Huge crowds celebrated on the streets of Yemen last Sunday after president Ali Abdullah Saleh fled to Saudi Arabia—saying he needed medical treatment.
“The people have brought down the regime,” chanted the crowds in University Square at the heart of the capital, Sana’a. Protesters have renamed it Change Square and camped there since February.
Saleh, who has held power in the country for 33 years, was injured in an attack on the presidential compound on Friday of last week. Other leading members of his regime were also hurt.
Throughout Friday and Saturday, members of Saleh’s regime insisted that the injuries were minor.
However on Sunday morning it was announced that Saleh had left to have surgery.
Although Saleh’s supporters still say he will come back “in a few days”, that was looking increasingly unlikely as Socialist Worker went to press.
“The squares have been filling up with people celebrating, and that in itself makes it harder for the dictator to return,” Abubakr Al-Shamahi, a Yemeni activist based in Britain, told Socialist Worker.
“My cousins celebrated right through Saturday night in Change Square. It was such a relief that the crackle of gunfire was replaced by the sound of fireworks.”
But he is nervous that while a lot of Saleh’s family have fled, some have stayed. The Central Security Forces are still under the command of Saleh’s eldest nephew, Yahya, for example.

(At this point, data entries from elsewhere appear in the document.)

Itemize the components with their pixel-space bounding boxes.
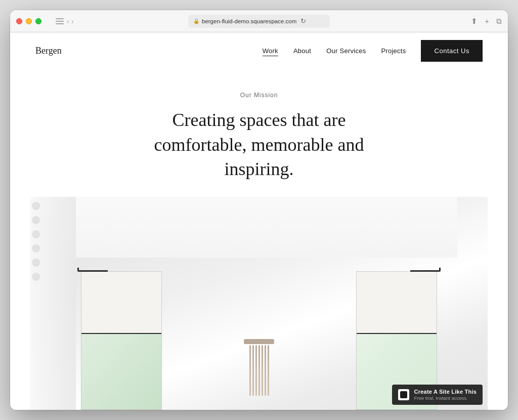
macrame-strand: [268, 345, 269, 396]
macrame-top: [244, 339, 274, 344]
contact-us-button[interactable]: Contact Us: [421, 40, 483, 62]
image-section: Create A Site Like This Free trial. Inst…: [30, 197, 488, 410]
squarespace-badge[interactable]: Create A Site Like This Free trial. Inst…: [392, 385, 483, 405]
window-shade-left: [81, 272, 161, 333]
macrame-strand: [265, 345, 266, 396]
traffic-lights: [16, 18, 41, 24]
ceiling: [61, 197, 457, 258]
site-nav: Work About Our Services Projects Contact…: [263, 40, 483, 62]
forward-arrow-icon[interactable]: ›: [71, 17, 74, 25]
close-button[interactable]: [16, 18, 22, 24]
minimize-button[interactable]: [26, 18, 32, 24]
share-icon[interactable]: ⬆: [471, 17, 478, 26]
curtain-fabric-left: [30, 197, 76, 410]
macrame-body: [249, 345, 269, 396]
hero-headline: Creating spaces that are comfortable, me…: [127, 108, 391, 182]
nav-link-about[interactable]: About: [293, 47, 311, 55]
hero-section: Our Mission Creating spaces that are com…: [10, 69, 508, 197]
macrame-strand: [262, 345, 263, 396]
site-logo[interactable]: Bergen: [35, 46, 62, 56]
nav-link-services[interactable]: Our Services: [326, 47, 366, 55]
nav-link-projects[interactable]: Projects: [381, 47, 406, 55]
window-shade-right: [357, 272, 437, 333]
site-header: Bergen Work About Our Services Projects …: [10, 32, 508, 69]
refresh-icon[interactable]: ↻: [300, 17, 306, 25]
address-bar[interactable]: 🔒 bergen-fluid-demo.squarespace.com ↻: [188, 15, 330, 28]
squarespace-badge-subtitle: Free trial. Instant access.: [414, 395, 477, 401]
new-tab-icon[interactable]: +: [485, 17, 489, 26]
macrame-decor: [239, 339, 279, 410]
mac-window: ‹ › 🔒 bergen-fluid-demo.squarespace.com …: [10, 10, 508, 410]
url-text: bergen-fluid-demo.squarespace.com: [202, 18, 296, 24]
room-image: Create A Site Like This Free trial. Inst…: [30, 197, 488, 410]
mission-label: Our Mission: [240, 92, 278, 99]
back-arrow-icon[interactable]: ‹: [67, 17, 69, 25]
rod-bracket-right: [410, 268, 441, 272]
macrame-strand: [255, 345, 257, 396]
nav-link-work[interactable]: Work: [263, 47, 278, 55]
window-left: [81, 271, 162, 410]
maximize-button[interactable]: [35, 18, 41, 24]
nav-arrows: ‹ ›: [67, 17, 73, 25]
title-bar: ‹ › 🔒 bergen-fluid-demo.squarespace.com …: [10, 10, 508, 32]
squarespace-badge-title: Create A Site Like This: [414, 389, 477, 395]
lock-icon: 🔒: [193, 18, 199, 24]
sidebar-toggle-icon[interactable]: [56, 18, 64, 24]
squarespace-badge-text: Create A Site Like This Free trial. Inst…: [414, 389, 477, 401]
rod-bracket-left: [77, 268, 108, 272]
macrame-strand: [249, 345, 251, 396]
site-content: Bergen Work About Our Services Projects …: [10, 32, 508, 410]
macrame-strand: [252, 345, 254, 396]
window-controls-right: ⬆ + ⧉: [471, 17, 502, 26]
squarespace-logo-icon: [398, 389, 409, 400]
tabs-icon[interactable]: ⧉: [496, 17, 502, 26]
macrame-strand: [258, 345, 260, 396]
window-controls-left: ‹ ›: [16, 17, 73, 25]
squarespace-logo-inner: [400, 391, 407, 398]
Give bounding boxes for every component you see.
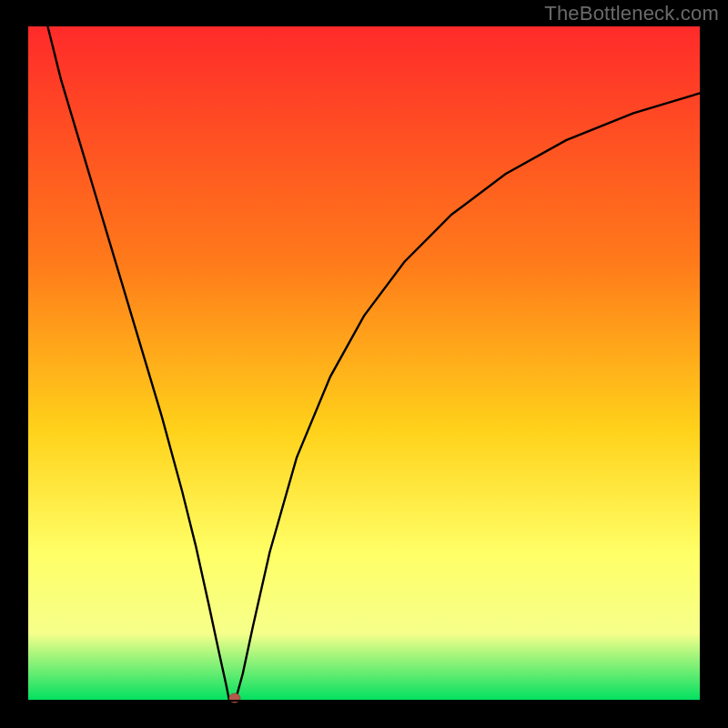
bottleneck-chart bbox=[0, 0, 728, 728]
chart-container: { "watermark": "TheBottleneck.com", "col… bbox=[0, 0, 728, 728]
watermark-text: TheBottleneck.com bbox=[544, 2, 719, 25]
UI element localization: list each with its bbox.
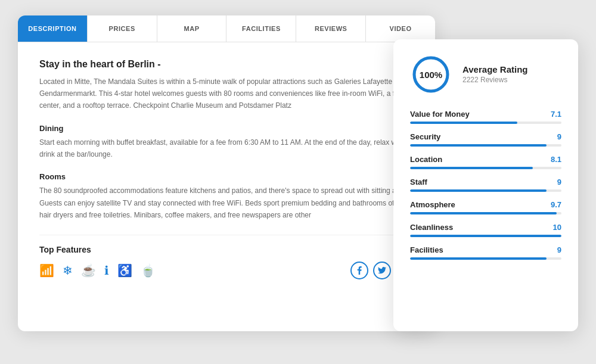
features-section: Top Features 📶 ❄ ☕ ℹ ♿ 🍵 xyxy=(39,235,414,279)
rating-row: Cleanliness 10 xyxy=(410,223,561,237)
rating-value: 8.1 xyxy=(551,155,561,164)
rating-bar-bg xyxy=(410,257,561,260)
tab-description[interactable]: DESCRIPTION xyxy=(18,15,88,42)
dining-heading: Dining xyxy=(39,124,414,133)
rating-name: Cleanliness xyxy=(410,223,453,232)
snowflake-icon: ❄ xyxy=(63,263,73,278)
rating-row: Security 9 xyxy=(410,132,561,147)
rating-bar-fill xyxy=(410,257,547,260)
rating-bar-bg xyxy=(410,235,561,237)
tab-prices[interactable]: PRICES xyxy=(88,15,157,42)
ratings-card: 100% Average Rating 2222 Reviews Value f… xyxy=(393,39,578,331)
rating-bar-fill xyxy=(410,144,547,147)
rating-circle: 100% xyxy=(410,54,452,95)
tab-facilities[interactable]: FACILITIES xyxy=(226,15,296,42)
avg-info: Average Rating 2222 Reviews xyxy=(462,64,527,84)
rating-value: 9.7 xyxy=(551,200,561,209)
rating-value: 9 xyxy=(557,178,561,186)
avg-label: Average Rating xyxy=(462,64,527,74)
rating-bar-bg xyxy=(410,167,561,169)
rating-row: Value for Money 7.1 xyxy=(410,110,561,124)
rooms-text: The 80 soundproofed accommodations featu… xyxy=(39,185,414,221)
rating-name: Staff xyxy=(410,178,427,186)
twitter-icon[interactable] xyxy=(373,262,391,279)
tab-bar: DESCRIPTION PRICES MAP FACILITIES REVIEW… xyxy=(18,15,435,42)
rating-bar-fill xyxy=(410,122,517,124)
main-description: Located in Mitte, The Mandala Suites is … xyxy=(39,76,414,112)
dining-text: Start each morning with buffet breakfast… xyxy=(39,136,414,161)
facebook-icon[interactable] xyxy=(350,262,368,279)
rating-row: Location 8.1 xyxy=(410,155,561,169)
main-card: DESCRIPTION PRICES MAP FACILITIES REVIEW… xyxy=(18,15,435,331)
review-count: 2222 Reviews xyxy=(462,76,527,84)
rating-bar-bg xyxy=(410,144,561,147)
rating-bar-fill xyxy=(410,189,547,192)
rating-bar-bg xyxy=(410,212,561,214)
tab-map[interactable]: MAP xyxy=(157,15,227,42)
rating-name: Value for Money xyxy=(410,110,470,119)
rating-row: Facilities 9 xyxy=(410,245,561,260)
feature-icons: 📶 ❄ ☕ ℹ ♿ 🍵 xyxy=(39,263,156,278)
tab-video[interactable]: VIDEO xyxy=(366,15,435,42)
content-area: Stay in the heart of Berlin - Located in… xyxy=(18,42,435,291)
rating-row: Staff 9 xyxy=(410,178,561,192)
rating-value: 9 xyxy=(557,132,561,141)
cafe-icon: 🍵 xyxy=(141,263,156,278)
circle-label: 100% xyxy=(420,69,442,79)
tab-reviews[interactable]: REVIEWS xyxy=(296,15,366,42)
accessible-icon: ♿ xyxy=(117,263,132,278)
rooms-heading: Rooms xyxy=(39,172,414,181)
wifi-icon: 📶 xyxy=(39,263,54,278)
rating-name: Security xyxy=(410,132,440,141)
rating-name: Facilities xyxy=(410,245,443,254)
info-icon: ℹ xyxy=(104,263,109,278)
rating-value: 10 xyxy=(553,223,561,232)
rating-value: 9 xyxy=(557,245,561,254)
rating-bar-fill xyxy=(410,167,533,169)
rating-bar-bg xyxy=(410,122,561,124)
main-heading: Stay in the heart of Berlin - xyxy=(39,59,414,70)
rating-rows: Value for Money 7.1 Security 9 Location … xyxy=(410,110,561,260)
rating-bar-fill xyxy=(410,235,561,237)
rating-name: Location xyxy=(410,155,442,164)
rating-bar-bg xyxy=(410,189,561,192)
features-row: 📶 ❄ ☕ ℹ ♿ 🍵 xyxy=(39,262,414,279)
rating-name: Atmosphere xyxy=(410,200,455,209)
features-title: Top Features xyxy=(39,245,414,254)
rating-row: Atmosphere 9.7 xyxy=(410,200,561,214)
rating-header: 100% Average Rating 2222 Reviews xyxy=(410,54,561,95)
coffee-icon: ☕ xyxy=(81,263,96,278)
rating-bar-fill xyxy=(410,212,557,214)
rating-value: 7.1 xyxy=(551,110,561,119)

“I want some sort of official statement that Saleh has gone for good before I’m happy to celebrate,” he added.
This sort of uncertainty about the situation is common.

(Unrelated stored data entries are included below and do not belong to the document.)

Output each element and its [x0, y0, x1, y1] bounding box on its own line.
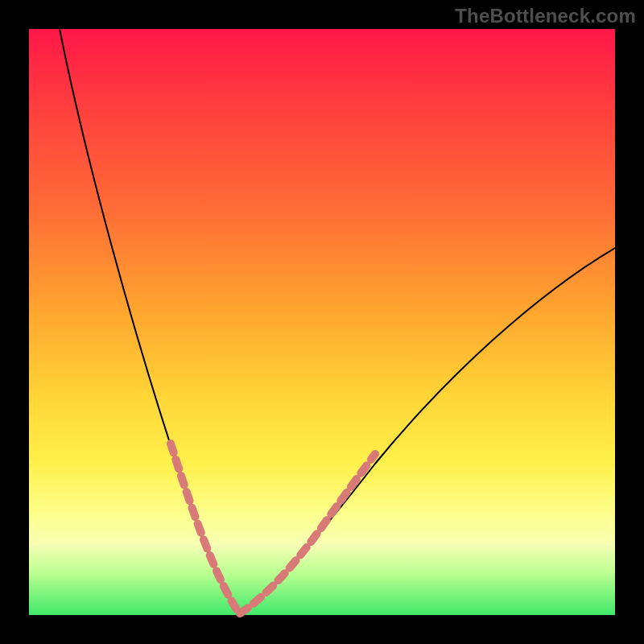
- curve-left-branch: [60, 29, 241, 613]
- bead-overlay-right: [240, 454, 375, 613]
- curve-layer: [29, 29, 615, 615]
- bead-overlay-left: [171, 444, 238, 612]
- watermark-text: TheBottleneck.com: [455, 5, 636, 27]
- chart-stage: TheBottleneck.com: [0, 0, 644, 644]
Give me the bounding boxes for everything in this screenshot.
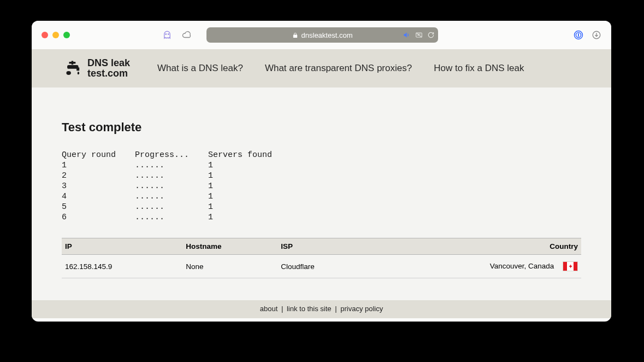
page-body: Test complete Query round Progress... Se… [32, 87, 611, 300]
reload-icon[interactable] [427, 31, 435, 39]
progress-row: 4......1 [62, 191, 296, 202]
lock-icon [292, 32, 298, 38]
country-text: Vancouver, Canada [490, 262, 554, 270]
col-round: Query round [62, 150, 135, 160]
reader-icon[interactable] [414, 31, 424, 39]
footer-link-to-site[interactable]: link to this site [287, 305, 332, 313]
ghost-icon[interactable] [162, 30, 173, 40]
col-isp: ISP [277, 238, 368, 255]
faucet-icon [64, 59, 83, 78]
nav-what-is-leak[interactable]: What is a DNS leak? [157, 63, 243, 74]
cell-ip: 162.158.145.9 [62, 255, 182, 278]
page-content[interactable]: DNS leak test.com What is a DNS leak? Wh… [32, 49, 611, 322]
minimize-window-button[interactable] [52, 32, 59, 38]
logo-line1: DNS leak [87, 58, 130, 68]
titlebar: dnsleaktest.com [32, 21, 611, 49]
audio-icon[interactable] [402, 31, 411, 39]
svg-rect-12 [76, 67, 79, 71]
urlbar-right [402, 31, 435, 39]
progress-row: 5......1 [62, 202, 296, 212]
progress-row: 2......1 [62, 171, 296, 181]
svg-point-0 [166, 34, 167, 35]
site-footer: about | link to this site | privacy poli… [32, 300, 611, 318]
results-table: IP Hostname ISP Country 162.158.145.9 No… [62, 238, 581, 278]
cell-isp: Cloudflare [277, 255, 368, 278]
onepassword-icon[interactable] [573, 30, 584, 40]
nav-how-to-fix[interactable]: How to fix a DNS leak [434, 63, 524, 74]
canada-flag-icon: ✦ [563, 261, 578, 271]
nav-transparent-proxies[interactable]: What are transparent DNS proxies? [265, 63, 412, 74]
url-text: dnsleaktest.com [302, 31, 353, 39]
progress-table: Query round Progress... Servers found 1.… [62, 150, 296, 223]
cloud-icon[interactable] [181, 30, 192, 40]
site-logo[interactable]: DNS leak test.com [64, 58, 130, 79]
svg-point-13 [66, 71, 70, 75]
logo-line2: test.com [87, 68, 130, 79]
downloads-icon[interactable] [592, 30, 601, 40]
svg-rect-10 [72, 61, 73, 65]
progress-header-row: Query round Progress... Servers found [62, 150, 296, 160]
table-row: 162.158.145.9 None Cloudflare Vancouver,… [62, 255, 581, 278]
results-header-row: IP Hostname ISP Country [62, 238, 581, 255]
toolbar-right [573, 30, 601, 40]
progress-row: 6......1 [62, 212, 296, 223]
fullscreen-window-button[interactable] [63, 32, 70, 38]
svg-line-5 [416, 33, 422, 37]
nav-links: What is a DNS leak? What are transparent… [157, 63, 524, 74]
cell-country: Vancouver, Canada ✦ [368, 255, 581, 278]
site-header: DNS leak test.com What is a DNS leak? Wh… [32, 49, 611, 87]
progress-row: 1......1 [62, 160, 296, 171]
separator: | [333, 305, 338, 313]
browser-window: dnsleaktest.com [32, 21, 611, 322]
logo-text: DNS leak test.com [87, 58, 130, 79]
col-progress: Progress... [135, 150, 208, 160]
col-ip: IP [62, 238, 182, 255]
cell-hostname: None [182, 255, 277, 278]
url-bar[interactable]: dnsleaktest.com [206, 27, 438, 43]
separator: | [280, 305, 285, 313]
col-hostname: Hostname [182, 238, 277, 255]
progress-row: 3......1 [62, 181, 296, 191]
close-window-button[interactable] [42, 32, 48, 38]
page-title: Test complete [62, 120, 581, 135]
svg-point-1 [168, 34, 169, 35]
col-servers: Servers found [208, 150, 296, 160]
traffic-lights [42, 32, 70, 38]
footer-about[interactable]: about [260, 305, 278, 313]
footer-privacy[interactable]: privacy policy [340, 305, 383, 313]
toolbar-left [162, 30, 192, 40]
col-country: Country [368, 238, 581, 255]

The revolt has seen mass demonstrations across the country, and the establishment of Change Square camp.
Inspired by the revolutions in Tunisia and Egypt, the movement has been gaining strength. It has rocked the rulers of what is one of the poorest counties in the world, with an unemployment rate of 35 percent.
Strikes in the south of the country had begun to spread to the north, with airline workers in Sana’a walking out on Saturday. These mass strikes have been key to the revolt.

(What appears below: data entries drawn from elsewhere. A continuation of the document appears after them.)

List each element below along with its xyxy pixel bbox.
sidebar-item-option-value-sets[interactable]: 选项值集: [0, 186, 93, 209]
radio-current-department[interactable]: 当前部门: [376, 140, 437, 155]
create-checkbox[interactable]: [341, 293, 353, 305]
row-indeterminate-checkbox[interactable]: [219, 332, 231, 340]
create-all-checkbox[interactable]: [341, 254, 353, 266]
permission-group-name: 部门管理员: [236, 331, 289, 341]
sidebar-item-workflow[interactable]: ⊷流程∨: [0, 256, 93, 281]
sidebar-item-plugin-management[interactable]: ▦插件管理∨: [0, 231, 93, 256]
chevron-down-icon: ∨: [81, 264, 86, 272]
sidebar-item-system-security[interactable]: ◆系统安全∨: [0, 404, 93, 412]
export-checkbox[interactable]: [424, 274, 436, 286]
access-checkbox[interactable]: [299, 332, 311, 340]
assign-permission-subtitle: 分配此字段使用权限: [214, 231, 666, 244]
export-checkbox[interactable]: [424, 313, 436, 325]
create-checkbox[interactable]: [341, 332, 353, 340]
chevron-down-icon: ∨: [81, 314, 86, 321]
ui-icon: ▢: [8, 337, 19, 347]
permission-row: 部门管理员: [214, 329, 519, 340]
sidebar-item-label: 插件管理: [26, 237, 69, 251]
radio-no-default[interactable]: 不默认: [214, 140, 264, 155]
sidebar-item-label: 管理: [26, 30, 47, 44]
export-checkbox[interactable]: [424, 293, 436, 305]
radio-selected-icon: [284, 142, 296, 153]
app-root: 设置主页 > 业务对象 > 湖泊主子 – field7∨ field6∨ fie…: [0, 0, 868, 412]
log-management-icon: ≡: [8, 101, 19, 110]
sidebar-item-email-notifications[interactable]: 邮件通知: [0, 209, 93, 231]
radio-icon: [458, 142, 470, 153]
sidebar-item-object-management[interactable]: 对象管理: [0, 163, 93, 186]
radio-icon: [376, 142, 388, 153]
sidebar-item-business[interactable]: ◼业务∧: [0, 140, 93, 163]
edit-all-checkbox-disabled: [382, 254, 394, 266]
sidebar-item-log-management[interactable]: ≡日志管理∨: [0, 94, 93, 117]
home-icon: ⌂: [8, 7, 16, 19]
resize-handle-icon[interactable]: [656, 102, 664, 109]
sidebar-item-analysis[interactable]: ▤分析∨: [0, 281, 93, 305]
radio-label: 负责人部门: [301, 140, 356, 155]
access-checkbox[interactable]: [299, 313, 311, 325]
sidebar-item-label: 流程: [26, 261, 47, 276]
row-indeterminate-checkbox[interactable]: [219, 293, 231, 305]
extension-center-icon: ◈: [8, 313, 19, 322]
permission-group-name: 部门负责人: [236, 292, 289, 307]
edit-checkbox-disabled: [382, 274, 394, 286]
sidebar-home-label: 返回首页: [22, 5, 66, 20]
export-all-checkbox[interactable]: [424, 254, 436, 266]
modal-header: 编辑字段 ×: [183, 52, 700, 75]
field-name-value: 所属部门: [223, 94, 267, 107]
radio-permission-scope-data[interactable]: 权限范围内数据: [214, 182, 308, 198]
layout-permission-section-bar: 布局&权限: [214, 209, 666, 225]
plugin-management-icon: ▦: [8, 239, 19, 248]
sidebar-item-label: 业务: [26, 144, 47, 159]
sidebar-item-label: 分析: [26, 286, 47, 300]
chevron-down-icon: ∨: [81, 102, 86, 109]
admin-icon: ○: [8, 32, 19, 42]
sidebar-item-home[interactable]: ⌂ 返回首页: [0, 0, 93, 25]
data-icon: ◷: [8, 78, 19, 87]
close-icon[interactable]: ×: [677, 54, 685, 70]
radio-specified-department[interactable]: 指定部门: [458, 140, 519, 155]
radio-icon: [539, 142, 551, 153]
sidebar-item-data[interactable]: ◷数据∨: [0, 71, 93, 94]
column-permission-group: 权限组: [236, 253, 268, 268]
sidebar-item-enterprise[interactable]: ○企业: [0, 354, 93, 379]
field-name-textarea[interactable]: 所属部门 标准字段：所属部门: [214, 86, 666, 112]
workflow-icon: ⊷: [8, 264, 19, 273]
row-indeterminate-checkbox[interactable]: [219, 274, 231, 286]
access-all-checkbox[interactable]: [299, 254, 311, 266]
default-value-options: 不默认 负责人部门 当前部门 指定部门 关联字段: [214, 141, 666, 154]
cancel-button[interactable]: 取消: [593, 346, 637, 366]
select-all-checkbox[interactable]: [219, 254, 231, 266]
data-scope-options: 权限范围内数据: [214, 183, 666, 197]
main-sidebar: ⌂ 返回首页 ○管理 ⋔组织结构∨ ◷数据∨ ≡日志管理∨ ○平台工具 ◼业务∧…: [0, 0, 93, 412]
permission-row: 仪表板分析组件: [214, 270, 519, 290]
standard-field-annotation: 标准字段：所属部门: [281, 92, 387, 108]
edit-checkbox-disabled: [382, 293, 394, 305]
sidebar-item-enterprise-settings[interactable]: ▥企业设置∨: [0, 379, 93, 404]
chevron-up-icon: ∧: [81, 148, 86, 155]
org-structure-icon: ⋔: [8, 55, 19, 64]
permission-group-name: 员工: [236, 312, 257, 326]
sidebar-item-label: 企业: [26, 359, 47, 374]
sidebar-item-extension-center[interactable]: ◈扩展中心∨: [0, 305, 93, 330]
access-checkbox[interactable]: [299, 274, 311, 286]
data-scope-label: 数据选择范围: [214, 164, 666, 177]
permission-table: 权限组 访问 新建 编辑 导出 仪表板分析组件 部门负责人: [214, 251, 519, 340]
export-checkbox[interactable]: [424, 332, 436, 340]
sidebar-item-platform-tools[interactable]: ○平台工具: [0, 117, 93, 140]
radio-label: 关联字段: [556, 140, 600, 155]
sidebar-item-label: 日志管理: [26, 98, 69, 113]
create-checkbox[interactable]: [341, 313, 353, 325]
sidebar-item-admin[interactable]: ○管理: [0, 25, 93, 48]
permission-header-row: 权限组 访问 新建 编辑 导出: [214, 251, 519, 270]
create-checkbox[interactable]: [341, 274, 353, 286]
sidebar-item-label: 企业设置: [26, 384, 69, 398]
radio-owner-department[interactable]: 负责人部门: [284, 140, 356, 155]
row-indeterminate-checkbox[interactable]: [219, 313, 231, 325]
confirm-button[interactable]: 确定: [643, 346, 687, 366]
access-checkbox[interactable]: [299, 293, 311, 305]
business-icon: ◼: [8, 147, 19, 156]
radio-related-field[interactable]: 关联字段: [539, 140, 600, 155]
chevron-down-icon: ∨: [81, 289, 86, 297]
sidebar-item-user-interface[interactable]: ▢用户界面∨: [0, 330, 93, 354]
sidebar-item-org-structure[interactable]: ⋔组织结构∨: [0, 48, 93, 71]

The movement had also gained support from key tribal leaders in northern Yemen, who had previously supported Saleh.
On 22 May, 10,000 heavily armed members of the Hashid tribal federation entered Sana’a, and street fighting between them and forces loyal to Saleh began.
They seized a number of key government buildings, and members of Saleh’s army, including a brigade of the elite Republican Guard, defected.
The Western media and governments are now arguing that there is a “power vacuum” in Yemen, or that it is a “failed state”.
This should come as no surprise. Saleh’s regime has been supported by Western governments for decades. They have handed him money, weapons, and military training.
Many in the West also claim that, with Saleh gone, Al Qaida will increase its influence. The Sun newspaper this week went as far as calling Yemen “the new republic of Al Qaida”.
But the fact is that the movement in Yemen is a mass revolt from below—like the others across the Middle East and North Africa.
The real risk is that the Yemeni protest movement does not continue after Saleh resigns.
But Abubakr Al-Shamahi thinks it will.
“Yemenis are very stubborn people,” he said. “They’ve suffered 800 dead. People won’t let things go back to ‘normal’. People want change.”